THE Clinton administration may well win endorsement from the United Nations this week for a US-led invasion to oust Haiti's illegal rulers.
The debate then would shift to whether such added UN clout would finally persuade Haiti's military leaders to resign or if only full-scale invasion could restore democratic rule to Haiti. For now, it is anyone's guess.
``If the Security Council adopts the US resolution, that would make [invasion] legal under international law ... and I'll bet the US would invade,'' says Anthony Clark Arend, a UN expert at Georgetown University in Washington. (US views on invasion, Page 4.)
Thomas Carothers, an international lawyer with the Carnegie Endowment for International Peace, says UN authorization would be a major boost diplomatically and legally for the United States. Still, he doubts the UN blessing would boost lackluster US domestic political support. ``That's what has really stopped an invasion, not lack of legal authorization,'' he says.
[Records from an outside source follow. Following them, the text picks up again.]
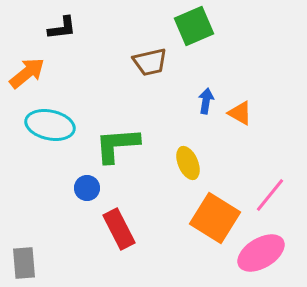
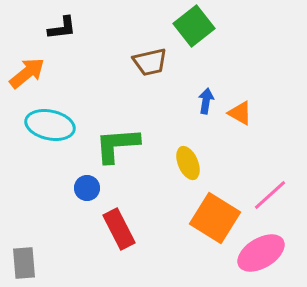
green square: rotated 15 degrees counterclockwise
pink line: rotated 9 degrees clockwise
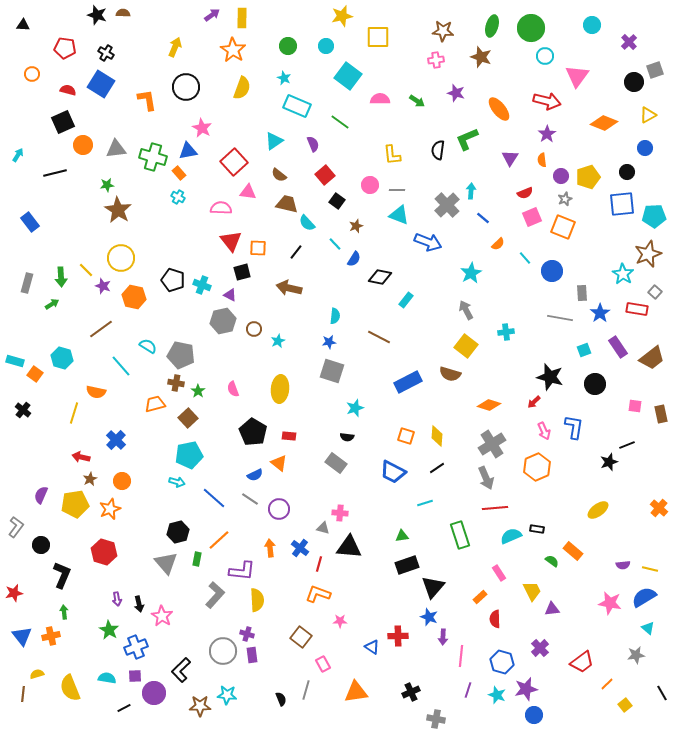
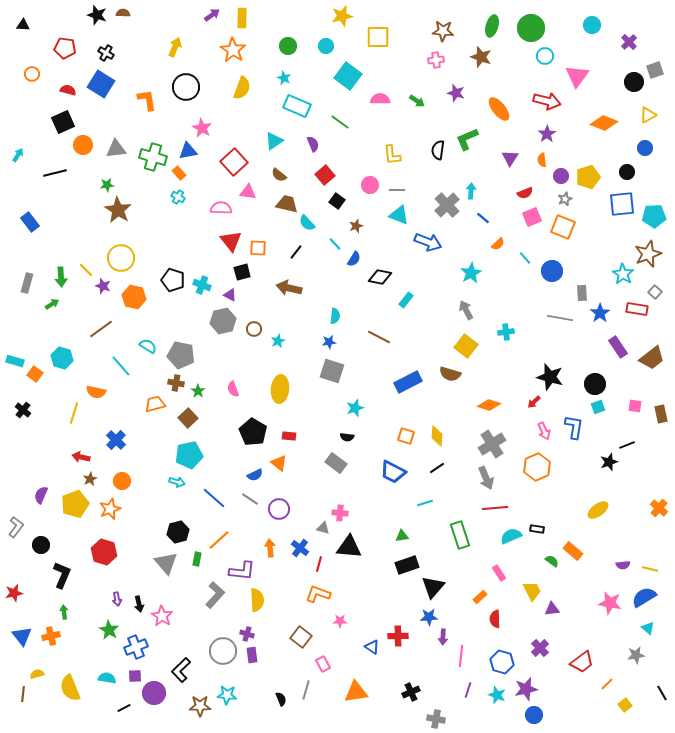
cyan square at (584, 350): moved 14 px right, 57 px down
yellow pentagon at (75, 504): rotated 12 degrees counterclockwise
blue star at (429, 617): rotated 24 degrees counterclockwise
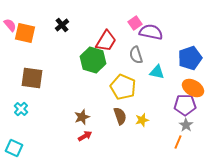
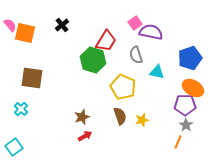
cyan square: moved 1 px up; rotated 30 degrees clockwise
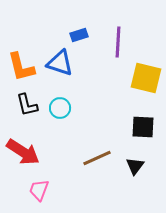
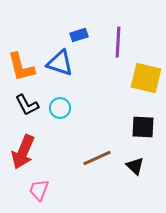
black L-shape: rotated 15 degrees counterclockwise
red arrow: rotated 80 degrees clockwise
black triangle: rotated 24 degrees counterclockwise
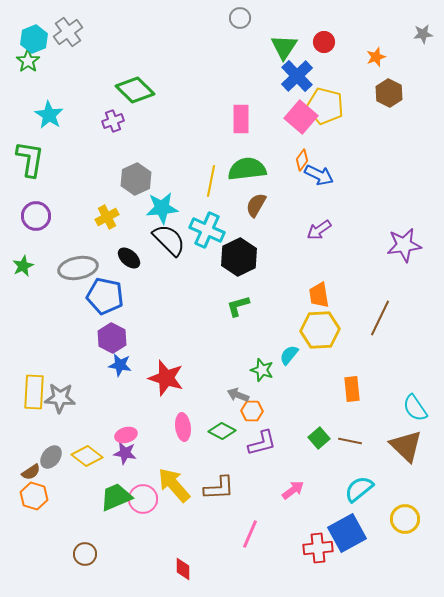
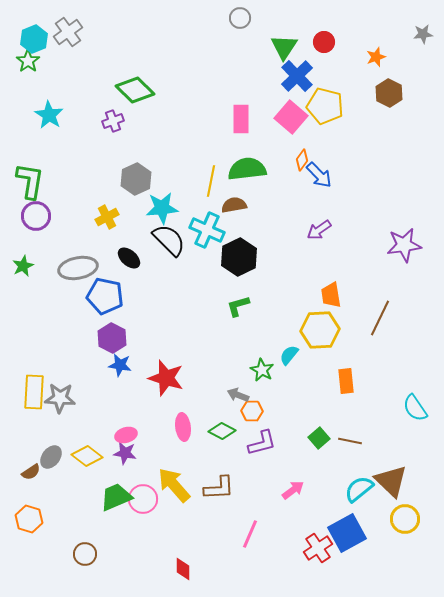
pink square at (301, 117): moved 10 px left
green L-shape at (30, 159): moved 22 px down
blue arrow at (319, 175): rotated 20 degrees clockwise
brown semicircle at (256, 205): moved 22 px left; rotated 50 degrees clockwise
orange trapezoid at (319, 295): moved 12 px right
green star at (262, 370): rotated 10 degrees clockwise
orange rectangle at (352, 389): moved 6 px left, 8 px up
brown triangle at (406, 446): moved 15 px left, 35 px down
orange hexagon at (34, 496): moved 5 px left, 23 px down
red cross at (318, 548): rotated 28 degrees counterclockwise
People such as Rep. Bill Richardson (D) of New Mexico are still pressing for a diplomatic solution. He met with Haiti's military commander Lt. Gen. Raoul Cedras last week and said the general definitely ``feels the heat'' of US pressure.
The US hopes to gain Council authorization for an invasion by the end of this week, US officials say. US Ambassador to the UN Madeleine Albright says there is ``remarkable unanimity'' on Haiti in the Council. ``I think everybody understands the necessity for moving on this,'' she has said.
The UN has made several efforts to resolve the impasse in Haiti. UN officials helped broker the now-collapsed Governors Island Accord aimed at returning Haiti's elected President Jean-Bertrand Aristide to power. The Council recently toughened sanctions on Haiti and condemned the regime's ``defiant'' July 11 move to oust about 100 human-rights monitors of UN and Organization of American States (OAS).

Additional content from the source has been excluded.